Snow snarls Caldwell
Three days of warnings about how much snow Caldwell County may have gotten everyone's attention.
Once the snow started falling, many people stayed off the streets, and most businesses closed early -- even Walmart, usually open 24 hours, closed at 10 p.m. Wednesday after some employees reported they couldn't make it.
But as the gray sky lightened Thursday morning, through the snowy quiet came the rumbling of diesel engines. The snow that shut down so many businesses became a business opportunity for people such as Danny Bradley, whose landscaping company offers to plow parking lots when it snows.
A few businesses have a standing contract for the work, he said, but most jobs are from last-minute decisions. "They just call me," he said. He and two employees were working along Harper Avenue about 8 a.m. when a manager at the nearby Sonic Drive-In flagged Bradley down and hired him to plow the restaurant's lot. Bradley expected they would stay busy into the night.
"We got on the list to do about 20 right now, and they're still calling," he said about 9 a.m.
The official snowfall total was in the lower end of the range that forecasters predicted -- about 5 inches, the National Weather Service said. Wednesday night, forecasts had said the total could be as little as 5 inches or could top 10 inches.
But Charles Beck, public works director for Lenoir, estimated that 9 inches fell downtown. The city had 14 workers with four snowplows, two graders, two sand trucks and sidewalk snowblowers clearing streets and sidewalks Thursday.
“Downtown, we’ve had so much snow that we’ve had to kind of row it up in the middle of the street and are in the process of hauling it” to the public parking lot on Ridge Street behind First Baptist Church, Beck said.

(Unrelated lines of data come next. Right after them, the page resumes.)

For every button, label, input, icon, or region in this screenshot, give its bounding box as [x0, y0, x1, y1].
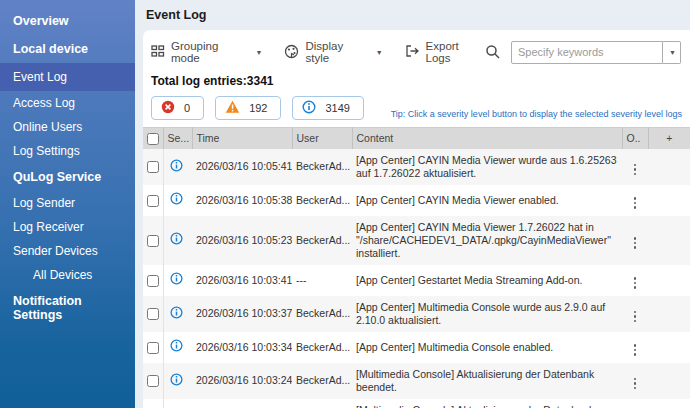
row-checkbox[interactable]	[147, 308, 159, 320]
column-header-user[interactable]: User	[292, 128, 352, 149]
sidebar-item-access-log[interactable]: Access Log	[0, 91, 135, 115]
info-severity-button[interactable]: 3149	[292, 96, 363, 120]
info-severity-icon	[170, 195, 183, 207]
sidebar: Overview Local device Event Log Access L…	[0, 0, 135, 408]
sidebar-item-log-settings[interactable]: Log Settings	[0, 139, 135, 163]
row-options-kebab-icon[interactable]	[632, 162, 639, 178]
display-style-icon	[284, 44, 299, 61]
table-row[interactable]: 2026/03/16 10:03:23 BeckerAd... [Multime…	[143, 399, 690, 408]
column-header-time[interactable]: Time	[192, 128, 292, 149]
error-count: 0	[184, 102, 190, 114]
search-icon	[485, 44, 501, 60]
info-severity-icon	[170, 376, 183, 388]
select-all-checkbox[interactable]	[147, 133, 159, 145]
log-table-body: 2026/03/16 10:05:41 BeckerAd... [App Cen…	[143, 149, 690, 408]
sidebar-item-qulog-service[interactable]: QuLog Service	[0, 163, 135, 191]
log-content: [Multimedia Console] Aktualisierung der …	[352, 399, 622, 408]
log-time: 2026/03/16 10:03:41	[192, 265, 292, 296]
chevron-down-icon: ▼	[669, 49, 676, 56]
log-user: BeckerAd...	[292, 149, 352, 185]
row-checkbox[interactable]	[147, 375, 159, 387]
main-area: Event Log Grouping mode ▼ Display style …	[135, 0, 690, 408]
sidebar-item-event-log[interactable]: Event Log	[0, 63, 135, 91]
display-style-label: Display style	[305, 40, 367, 64]
table-row[interactable]: 2026/03/16 10:03:37 BeckerAd... [App Cen…	[143, 296, 690, 332]
grouping-mode-icon	[151, 44, 165, 60]
total-log-entries: Total log entries:3341	[143, 65, 690, 88]
log-content: [App Center] CAYIN Media Viewer enabled.	[352, 185, 622, 216]
search-input[interactable]	[511, 41, 663, 64]
log-table: Se... Time User Content O.. + 2026/03/16…	[143, 127, 690, 408]
table-row[interactable]: 2026/03/16 10:05:38 BeckerAd... [App Cen…	[143, 185, 690, 216]
table-row[interactable]: 2026/03/16 10:05:41 BeckerAd... [App Cen…	[143, 149, 690, 185]
log-content: [App Center] Gestartet Media Streaming A…	[352, 265, 622, 296]
row-options-kebab-icon[interactable]	[632, 309, 639, 325]
event-log-panel: Grouping mode ▼ Display style ▼ Export L…	[143, 30, 690, 408]
sidebar-item-log-sender[interactable]: Log Sender	[0, 191, 135, 215]
log-content: [App Center] Multimedia Console wurde au…	[352, 296, 622, 332]
log-time: 2026/03/16 10:05:23	[192, 216, 292, 265]
table-row[interactable]: 2026/03/16 10:05:23 BeckerAd... [App Cen…	[143, 216, 690, 265]
row-options-kebab-icon[interactable]	[632, 342, 639, 358]
error-severity-button[interactable]: 0	[151, 96, 204, 120]
row-options-kebab-icon[interactable]	[632, 235, 639, 251]
severity-tip-text: Tip: Click a severity level button to di…	[391, 109, 682, 120]
warning-count: 192	[249, 102, 267, 114]
info-severity-icon	[170, 342, 183, 354]
table-row[interactable]: 2026/03/16 10:03:34 BeckerAd... [App Cen…	[143, 332, 690, 363]
log-user: BeckerAd...	[292, 363, 352, 399]
sidebar-item-notification-settings[interactable]: Notification Settings	[0, 287, 135, 329]
log-user: BeckerAd...	[292, 185, 352, 216]
row-options-kebab-icon[interactable]	[632, 376, 639, 392]
row-checkbox[interactable]	[147, 195, 159, 207]
column-header-content[interactable]: Content	[352, 128, 622, 149]
sidebar-item-overview[interactable]: Overview	[0, 7, 135, 35]
search-options-dropdown[interactable]: ▼	[663, 41, 681, 64]
row-checkbox[interactable]	[147, 342, 159, 354]
log-time: 2026/03/16 10:05:41	[192, 149, 292, 185]
sidebar-item-log-receiver[interactable]: Log Receiver	[0, 215, 135, 239]
log-user: BeckerAd...	[292, 399, 352, 408]
column-header-options[interactable]: O..	[622, 128, 648, 149]
grouping-mode-label: Grouping mode	[171, 40, 248, 64]
row-checkbox[interactable]	[147, 161, 159, 173]
log-time: 2026/03/16 10:03:24	[192, 363, 292, 399]
log-content: [Multimedia Console] Aktualisierung der …	[352, 363, 622, 399]
search-area: ▼	[485, 41, 681, 64]
info-icon	[302, 100, 316, 116]
warning-icon	[225, 100, 240, 116]
log-user: BeckerAd...	[292, 332, 352, 363]
sidebar-item-sender-devices[interactable]: Sender Devices	[0, 239, 135, 263]
export-icon	[405, 44, 420, 60]
log-time: 2026/03/16 10:03:23	[192, 399, 292, 408]
row-checkbox[interactable]	[147, 235, 159, 247]
table-header-row: Se... Time User Content O.. +	[143, 128, 690, 149]
row-options-kebab-icon[interactable]	[632, 195, 639, 211]
sidebar-item-local-device[interactable]: Local device	[0, 35, 135, 63]
error-icon	[161, 100, 175, 116]
row-checkbox[interactable]	[147, 275, 159, 287]
severity-filter-row: 0 192 3149 Tip: Click a severity level b…	[143, 88, 690, 127]
info-severity-icon	[170, 275, 183, 287]
column-header-severity[interactable]: Se...	[163, 128, 192, 149]
sidebar-item-online-users[interactable]: Online Users	[0, 115, 135, 139]
table-row[interactable]: 2026/03/16 10:03:41 --- [App Center] Ges…	[143, 265, 690, 296]
row-options-kebab-icon[interactable]	[632, 275, 639, 291]
export-logs-label: Export Logs	[426, 40, 485, 64]
display-style-button[interactable]: Display style ▼	[284, 40, 382, 64]
log-user: ---	[292, 265, 352, 296]
add-column-button[interactable]: +	[648, 128, 690, 149]
warning-severity-button[interactable]: 192	[215, 96, 281, 120]
qulog-center-window: Overview Local device Event Log Access L…	[0, 0, 690, 408]
log-user: BeckerAd...	[292, 216, 352, 265]
info-count: 3149	[325, 102, 349, 114]
chevron-down-icon: ▼	[256, 49, 263, 56]
chevron-down-icon: ▼	[376, 49, 383, 56]
table-row[interactable]: 2026/03/16 10:03:24 BeckerAd... [Multime…	[143, 363, 690, 399]
grouping-mode-button[interactable]: Grouping mode ▼	[151, 40, 262, 64]
sidebar-item-all-devices[interactable]: All Devices	[0, 263, 135, 287]
log-time: 2026/03/16 10:03:37	[192, 296, 292, 332]
export-logs-button[interactable]: Export Logs	[405, 40, 485, 64]
info-severity-icon	[170, 235, 183, 247]
log-user: BeckerAd...	[292, 296, 352, 332]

Temperatures Thursday afternoon climbed into the 40s, helping icy roads become slushy, and slushy roads become mostly clear. But while busy roads were easily navigable by late Thursday afternoon, side and country roads were still tricky, said Leslie Earp, a manager at Piccolo's Pizza in Lenoir, which opened as usual at 10 a.m. and offering delivery -- with a caveat. For each delivery call, managers checked the route and asked the customer about local road conditions.
The N.C. Department of Transportation had 18 employees and nine contract workers working 12-hour shifts to keep the highways clear while it snowed, said Kenny Heavner, DOT county maintenance engineer. Late Thursday morning, they shifted to secondary roads.
The biggest challenge workers clearing streets had to contend with Thursday, Beck said, was the same as when it snowed two weeks ago: Wet roads under the snow froze, creating a layer of ice “making it real difficult to cut,” he said.
Estel Osborne, a superintendent of streets for Lenoir, was driving a truck, worked a snowplow through lunch and expected crews to continue into Thursday night. “We’ll run a crew around the clock until we get ahead of this thing,” Osborne said
Roads that weren't clear and dry Thursday could be hazardous again this morning as temperatures drop back to the mid-20s. But today's forecast calls for a high around 45 and a slight chance of rain in the afternoon.
And we might not be done with the snow: The National Weather Service says the rain could turn to snow Friday night, but it probably would amount to less than an inch.